EXTRACTED MATERIAL
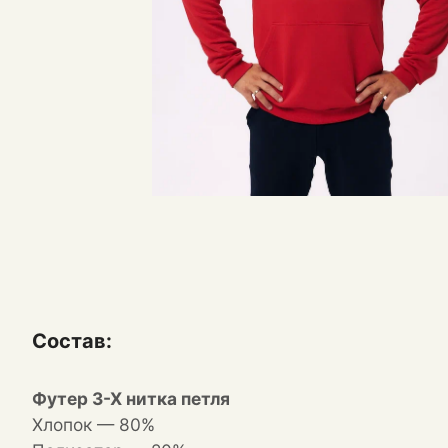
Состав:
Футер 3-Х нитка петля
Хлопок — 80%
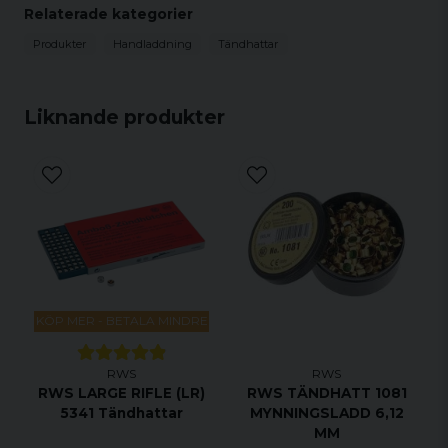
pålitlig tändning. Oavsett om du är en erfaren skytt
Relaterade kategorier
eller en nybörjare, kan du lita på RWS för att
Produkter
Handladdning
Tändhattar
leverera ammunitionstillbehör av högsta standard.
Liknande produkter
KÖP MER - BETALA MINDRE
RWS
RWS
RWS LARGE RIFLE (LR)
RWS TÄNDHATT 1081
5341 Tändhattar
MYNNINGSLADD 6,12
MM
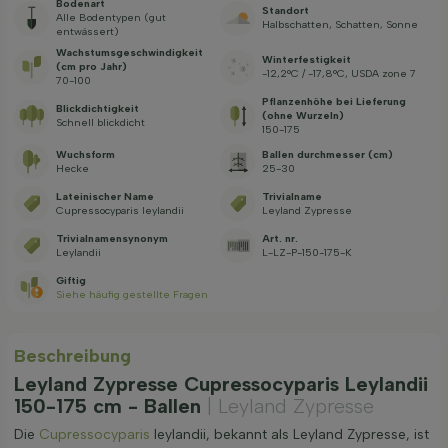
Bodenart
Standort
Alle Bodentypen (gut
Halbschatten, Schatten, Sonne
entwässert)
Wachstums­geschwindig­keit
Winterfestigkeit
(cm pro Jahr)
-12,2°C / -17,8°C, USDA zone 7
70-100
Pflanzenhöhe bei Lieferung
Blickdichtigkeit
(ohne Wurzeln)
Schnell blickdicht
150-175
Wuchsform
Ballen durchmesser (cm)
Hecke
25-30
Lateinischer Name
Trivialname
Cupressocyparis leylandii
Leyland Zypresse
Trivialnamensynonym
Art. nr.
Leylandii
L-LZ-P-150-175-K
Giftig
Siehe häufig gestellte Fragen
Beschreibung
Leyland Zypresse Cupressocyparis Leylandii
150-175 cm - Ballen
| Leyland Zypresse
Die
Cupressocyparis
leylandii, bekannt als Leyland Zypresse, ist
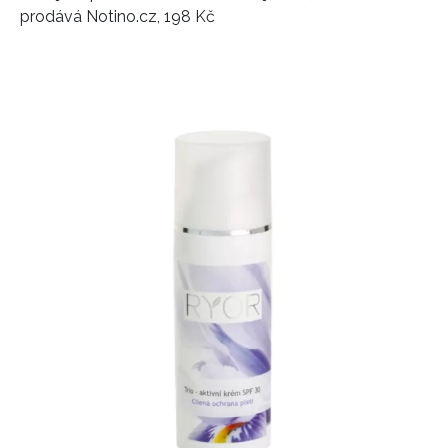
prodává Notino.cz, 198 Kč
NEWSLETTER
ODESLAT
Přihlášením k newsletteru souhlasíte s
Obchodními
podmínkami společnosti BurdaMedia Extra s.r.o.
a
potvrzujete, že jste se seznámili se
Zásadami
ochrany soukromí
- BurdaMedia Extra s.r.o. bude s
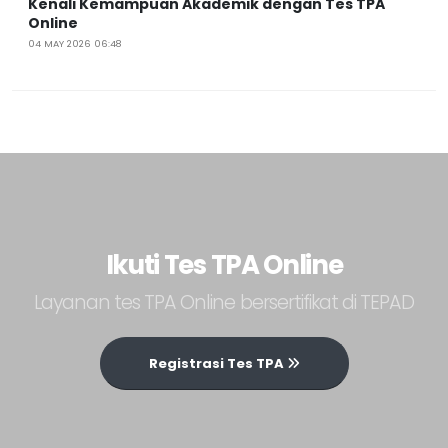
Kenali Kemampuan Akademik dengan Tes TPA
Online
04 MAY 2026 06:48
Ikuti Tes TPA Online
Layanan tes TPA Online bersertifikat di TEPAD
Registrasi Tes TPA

---

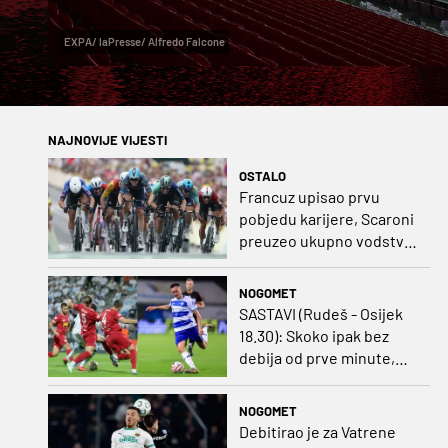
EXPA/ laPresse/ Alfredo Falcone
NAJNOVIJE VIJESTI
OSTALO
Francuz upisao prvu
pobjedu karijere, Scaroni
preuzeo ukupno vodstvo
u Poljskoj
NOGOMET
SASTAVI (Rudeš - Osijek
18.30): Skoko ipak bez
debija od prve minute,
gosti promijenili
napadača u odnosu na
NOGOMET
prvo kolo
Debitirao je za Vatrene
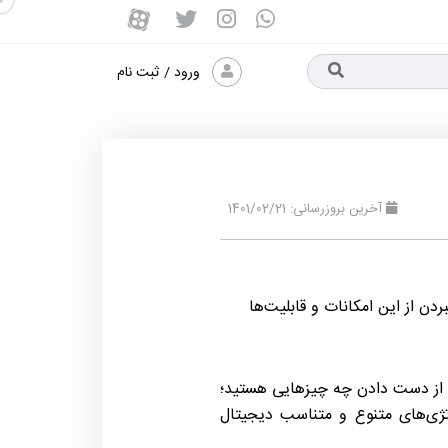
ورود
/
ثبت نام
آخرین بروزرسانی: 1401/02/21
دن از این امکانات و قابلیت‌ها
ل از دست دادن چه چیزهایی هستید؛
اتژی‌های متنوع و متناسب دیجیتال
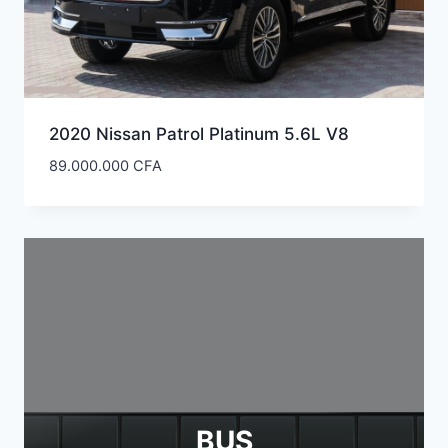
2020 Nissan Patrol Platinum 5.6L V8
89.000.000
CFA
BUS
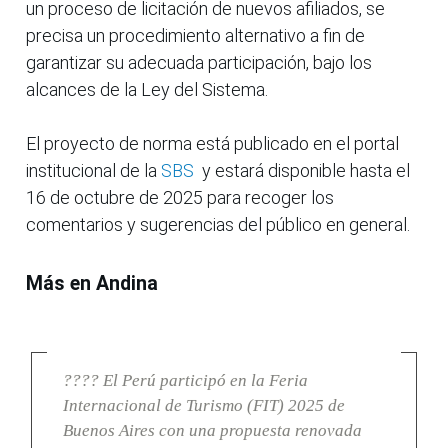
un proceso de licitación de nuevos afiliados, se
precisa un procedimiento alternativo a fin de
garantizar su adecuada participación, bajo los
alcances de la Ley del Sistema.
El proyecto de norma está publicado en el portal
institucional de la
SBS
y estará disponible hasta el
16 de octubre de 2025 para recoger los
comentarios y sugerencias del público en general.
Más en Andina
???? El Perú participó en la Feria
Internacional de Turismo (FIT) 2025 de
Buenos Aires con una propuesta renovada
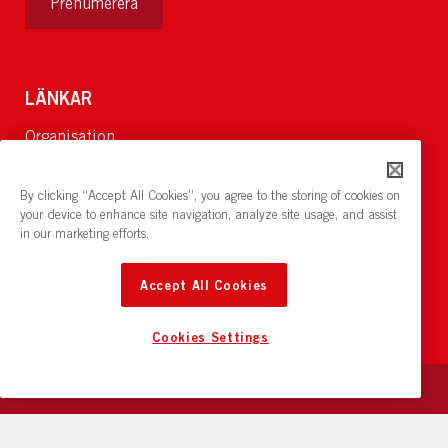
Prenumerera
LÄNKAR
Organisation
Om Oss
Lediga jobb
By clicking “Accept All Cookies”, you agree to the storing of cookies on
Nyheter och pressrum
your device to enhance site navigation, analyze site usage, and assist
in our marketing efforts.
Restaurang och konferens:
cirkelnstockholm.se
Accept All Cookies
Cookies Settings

WHAT IS EXPECTED
In the listing above, find the line with "gosti promijenili" and the line with "اتژی‌های متنوع و متناسب دیجیتال". Copy exactly those lines and all between them, minus the images.

OUTPUT FOR THIS EXERCISE
gosti promijenili
napadača u odnosu na
NOGOMET
prvo kolo
Debitirao je za Vatrene
ورود
/
ثبت نام
آخرین بروزرسانی: 1401/02/21
دن از این امکانات و قابلیت‌ها
ل از دست دادن چه چیزهایی هستید؛
اتژی‌های متنوع و متناسب دیجیتال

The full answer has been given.